RECORDS SUPPLIED:
....

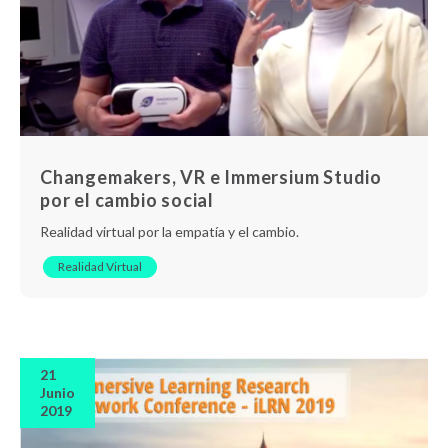
Changemakers, VR e Immersium Studio
por el cambio social
Realidad virtual por la empatía y el cambio.
Realidad Virtual
21
Junio
2019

....

TASK ITEM:
Search the listing above for the string "cambio" and copy each line that has it.

ANSWER BOX:
por el cambio social
Realidad virtual por la empatía y el cambio.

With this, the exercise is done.